Dans ce scénario, les industriels indiens gagneraient en compétitivité-prix sur un marché déjà très concurrentiel, avec des effets potentiels sur les arbitrages de sourcing des grandes marques internationales.

UE–Inde vs USA–Inde : deux dynamiques commerciales désormais à des stades différents

Dans le même temps, l’Inde a déjà franchi une étape décisive avec l’Union européenne. Fin janvier 2026, Bruxelles et New Delhi ont officiellement annoncé la conclusion politique de leur accord de libre-échange, à l’occasion de la visite d’Ursula von der Leyen en Inde.

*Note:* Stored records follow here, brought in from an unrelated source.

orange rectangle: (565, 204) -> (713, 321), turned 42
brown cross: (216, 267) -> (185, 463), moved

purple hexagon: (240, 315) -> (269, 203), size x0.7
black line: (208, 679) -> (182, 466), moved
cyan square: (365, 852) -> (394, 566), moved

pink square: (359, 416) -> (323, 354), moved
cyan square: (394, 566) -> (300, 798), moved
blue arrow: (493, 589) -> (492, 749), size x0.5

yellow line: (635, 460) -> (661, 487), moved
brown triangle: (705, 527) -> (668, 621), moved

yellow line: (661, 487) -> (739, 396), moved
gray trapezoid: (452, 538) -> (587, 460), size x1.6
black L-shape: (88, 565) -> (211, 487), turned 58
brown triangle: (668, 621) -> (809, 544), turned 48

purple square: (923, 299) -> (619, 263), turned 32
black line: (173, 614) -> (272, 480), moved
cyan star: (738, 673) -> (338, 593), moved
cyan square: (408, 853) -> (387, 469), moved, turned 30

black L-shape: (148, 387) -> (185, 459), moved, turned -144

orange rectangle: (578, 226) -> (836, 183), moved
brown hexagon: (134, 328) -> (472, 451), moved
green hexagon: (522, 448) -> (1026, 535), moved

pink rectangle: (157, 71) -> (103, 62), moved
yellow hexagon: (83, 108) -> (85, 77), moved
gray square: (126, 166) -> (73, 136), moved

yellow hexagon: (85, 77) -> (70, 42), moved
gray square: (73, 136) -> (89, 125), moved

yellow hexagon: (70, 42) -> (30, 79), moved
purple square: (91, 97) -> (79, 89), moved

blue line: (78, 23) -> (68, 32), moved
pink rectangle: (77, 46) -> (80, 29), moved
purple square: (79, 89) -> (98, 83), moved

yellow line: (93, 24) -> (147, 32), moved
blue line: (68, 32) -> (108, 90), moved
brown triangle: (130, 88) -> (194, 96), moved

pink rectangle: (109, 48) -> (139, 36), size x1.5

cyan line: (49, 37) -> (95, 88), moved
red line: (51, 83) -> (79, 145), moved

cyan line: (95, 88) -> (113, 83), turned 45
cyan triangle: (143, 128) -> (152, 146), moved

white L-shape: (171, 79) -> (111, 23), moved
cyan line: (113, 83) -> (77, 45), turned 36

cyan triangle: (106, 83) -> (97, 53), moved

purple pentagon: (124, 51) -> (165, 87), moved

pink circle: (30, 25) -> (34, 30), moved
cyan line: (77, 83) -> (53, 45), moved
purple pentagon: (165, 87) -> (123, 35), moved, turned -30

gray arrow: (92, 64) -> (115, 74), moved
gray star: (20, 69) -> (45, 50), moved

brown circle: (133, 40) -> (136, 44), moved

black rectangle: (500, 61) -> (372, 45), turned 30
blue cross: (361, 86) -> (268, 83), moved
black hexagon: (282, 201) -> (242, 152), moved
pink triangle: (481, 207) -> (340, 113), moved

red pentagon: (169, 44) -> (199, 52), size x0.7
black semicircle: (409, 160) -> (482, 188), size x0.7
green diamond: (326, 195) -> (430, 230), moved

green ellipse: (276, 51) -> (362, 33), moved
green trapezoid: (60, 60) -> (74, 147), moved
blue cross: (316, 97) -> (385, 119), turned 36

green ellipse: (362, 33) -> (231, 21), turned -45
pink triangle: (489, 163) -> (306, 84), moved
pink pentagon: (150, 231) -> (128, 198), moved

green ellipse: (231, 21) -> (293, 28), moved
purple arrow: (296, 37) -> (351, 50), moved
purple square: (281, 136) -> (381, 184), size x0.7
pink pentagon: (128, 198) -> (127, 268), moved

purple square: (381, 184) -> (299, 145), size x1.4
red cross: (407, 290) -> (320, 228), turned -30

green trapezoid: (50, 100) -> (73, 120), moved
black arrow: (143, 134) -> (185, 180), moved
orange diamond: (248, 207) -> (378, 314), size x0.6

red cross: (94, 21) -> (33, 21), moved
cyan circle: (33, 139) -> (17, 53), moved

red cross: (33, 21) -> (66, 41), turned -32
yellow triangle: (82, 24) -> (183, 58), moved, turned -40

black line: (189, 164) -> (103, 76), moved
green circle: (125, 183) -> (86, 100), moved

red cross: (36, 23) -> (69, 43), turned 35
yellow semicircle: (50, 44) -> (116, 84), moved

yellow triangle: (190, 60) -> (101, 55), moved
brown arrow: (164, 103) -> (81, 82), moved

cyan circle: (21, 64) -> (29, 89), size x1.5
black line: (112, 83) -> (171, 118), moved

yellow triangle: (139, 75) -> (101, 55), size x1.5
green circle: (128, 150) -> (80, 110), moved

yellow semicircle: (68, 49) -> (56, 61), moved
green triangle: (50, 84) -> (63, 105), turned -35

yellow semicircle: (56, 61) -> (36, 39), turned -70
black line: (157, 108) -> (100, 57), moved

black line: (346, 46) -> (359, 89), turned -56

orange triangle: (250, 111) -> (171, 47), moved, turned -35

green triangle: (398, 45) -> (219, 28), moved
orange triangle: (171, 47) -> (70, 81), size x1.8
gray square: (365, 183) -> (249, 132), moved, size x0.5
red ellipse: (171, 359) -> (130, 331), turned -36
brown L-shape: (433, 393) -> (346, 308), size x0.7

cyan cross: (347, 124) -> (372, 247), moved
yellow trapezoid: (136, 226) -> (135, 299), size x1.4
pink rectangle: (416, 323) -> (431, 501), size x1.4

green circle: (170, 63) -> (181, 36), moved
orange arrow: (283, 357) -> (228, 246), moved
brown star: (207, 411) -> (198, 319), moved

Selon les informations de la Commission européenne, cet accord — présenté par certains responsables européens comme le « mother of all deals » — prévoit une réduction massive des barrières tarifaires ainsi qu’un cadre plus large autour des investissements, des standards industriels, de la traçabilité et des normes environnementales. Le textile figure parmi les secteurs directement concernés.

L’accord n’est toutefois pas encore pleinement ratifié ni juridiquement appliqué. Plusieurs étapes institutionnelles restent nécessaires avant son entrée en vigueur définitive.

Cette différence de calendrier est déterminante. Là où le rapprochement USA–Inde reste, à ce stade, un cadre intérimaire centré sur la désescalade commerciale et la sécurisation des chaînes d’approvisionnement, l’accord UE–Inde apparaît déjà comme un dispositif beaucoup plus structurant pour l’industrie.

Pour le textile mondial, l’enjeu est majeur. Selon les informations publiées par la Commission européenne, l’accord devrait réduire fortement les droits de douane sur une large partie des exportations indiennes, notamment dans les secteurs du textile, de l’habillement, du cuir et des produits manufacturés.

À terme, cette double dynamique — rapprochement stratégique avec Washington et accord commercial structurant avec Bruxelles — pourrait renforcer considérablement la position de l’Inde dans les chaînes d’approvisionnement mondiales, au moment où les marques internationales accélèrent leurs stratégies de diversification hors Chine.

Effets en cascade sur les chaînes d’approvisionnement mondiales

Pour les groupes de mode et de distribution, ces évolutions s’inscrivent dans une reconfiguration plus large des chaînes d’approvisionnement mondiales.

Les stratégies dites de « China+1 » continuent de redessiner les flux industriels vers l’Asie du Sud et du Sud-Est. L’Inde, le Bangladesh et le Vietnam captent progressivement une part croissante des capacités de production textile, tandis que la Turquie renforce son rôle de fournisseur régional pour l’Europe.

Dans ce contexte, une amélioration simultanée des relations commerciales de l’Inde avec les États-Unis et l’Union européenne renforcerait mécaniquement sa position dans les chaînes globales, sans pour autant déclencher à court terme une rupture brutale des équilibres existants.

Un accord encore politique mais hautement surveillé

Si les contours de l’accord USA–Inde restent à ce stade non finalisés, les signaux politiques envoyés par les deux capitales sont suffisamment forts pour être intégrés dans les anticipations des acteurs industriels.

Pour les acteurs du textile, l’enjeu n’est pas seulement tarifaire. Il touche à la recomposition progressive des flux mondiaux, à la redistribution des capacités de production et à la montée en puissance de nouveaux pôles industriels en Asie.

Dans un secteur déjà soumis à des tensions logistiques, réglementaires et géopolitiques, l’Inde apparaît plus que jamais comme un point d’équilibre central entre les grandes zones économiques mondiales.